DALLAS (CBSDFW.COM) – When disaster does its worst, Texas Baptist Men–or TBM as it’s now being called– can be counted on to deliver hope.  Next stop? North Carolina.

“We have some that are going that will run chain saw crews, some that will be cutting trees up, some will be cleaning out houses, doing mud out,” says Unit Leader Ray Gann. “My calling is the cooking.”

Gann, an insurance broker, takes time off work to lead the crews who will prepare meals for those already working in the hurricane and flood ravaged area.  And that includes those coming from Texas to help.

screen shot 2018 09 19 at 5 25 44 pm Texas Baptist Men On Road To Help With Recovery In North Carolina

Texas Baptist Men deploy to North Carolina after Hurricane Florence (CBS11)

“If you go out in your backyard and cut down a tree that’s one thing; but, when you have to cut a tree out of a house, that’s another thing,” says Wendell Romans, a volunteer leading chain saw crews, “so we go through a lot of training.”

Romans, now retired, says he’d be miserable sitting around all day.  So he’s looking forward to the 18-hour days in a disaster zone, helping strangers find their way forward.

“Their first reaction is disbelief. When they find out that we’re there to help and it won’t cost them a penny, we do it all in the Lord’s name, it’s just unbelievable to them,” says Romans.
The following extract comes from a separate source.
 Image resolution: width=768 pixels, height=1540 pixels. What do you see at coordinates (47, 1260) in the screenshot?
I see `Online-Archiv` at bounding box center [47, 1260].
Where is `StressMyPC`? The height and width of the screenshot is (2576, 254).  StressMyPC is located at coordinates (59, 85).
For more than a half century, the volunteer driven organization has been helping communities recover and rebuild, even bringing in services that traumatized survivors most likely haven’t had time to consider.
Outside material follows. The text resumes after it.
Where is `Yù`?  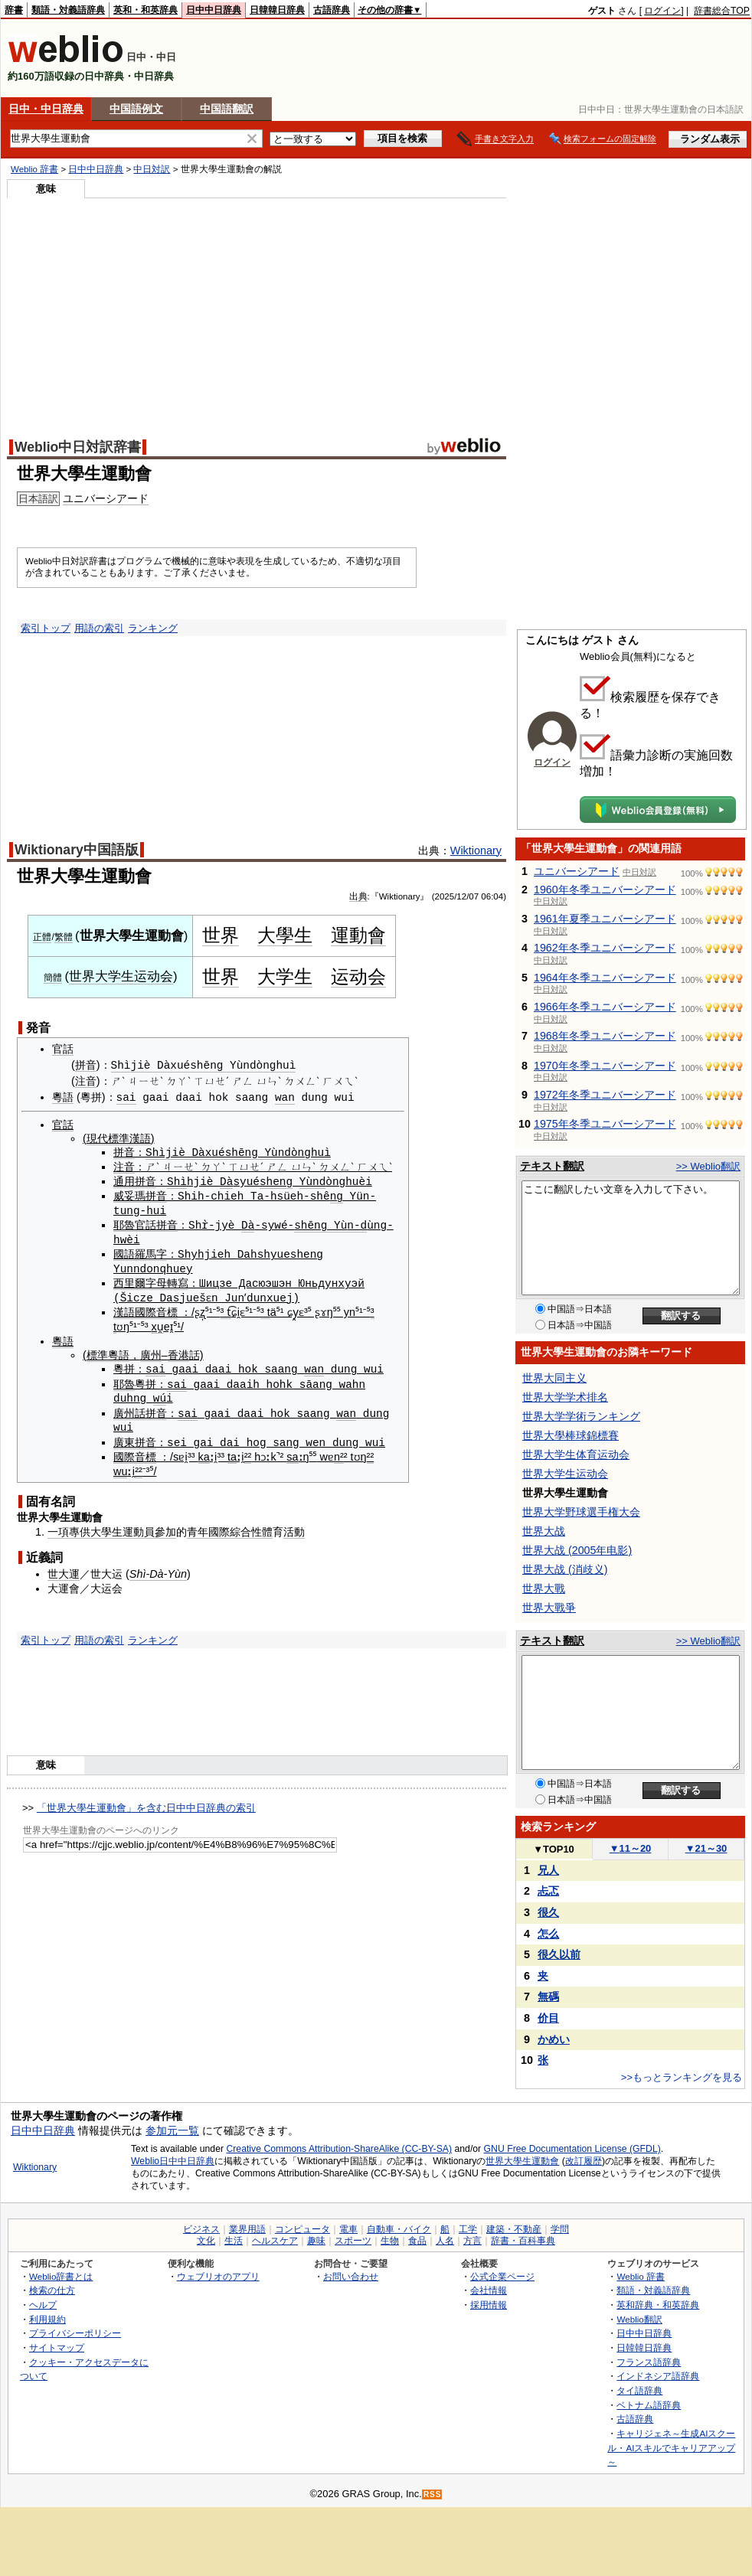 Yù is located at coordinates (305, 1180).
“We have childcare units that also go out,” says Rand Jenkins with TBM, (volunteers) tell them stories, reads them books, while their parents are beginning that process.”

Rand says citizens often want to rush to disaster areas to lend a hand; but, that is being discouraged at this time because so many of the areas are still off limits. 

TBM will travel in a caravan to gain access to those areas and once there they’ve been asked to coordinate requests for assistance.  He says they’re not in a position to accept donated items, so the best way to help is to make a financial donation to the recovery efforts.

“Once you meet the people and they start figuring out what we’re doing and why we’re doing it, one of the last things they want to do is give us a big hug when we leave,” says Romans.  “So it’s a blessing all the way around,” and then adding, “I think we receive bigger blessing than they do.”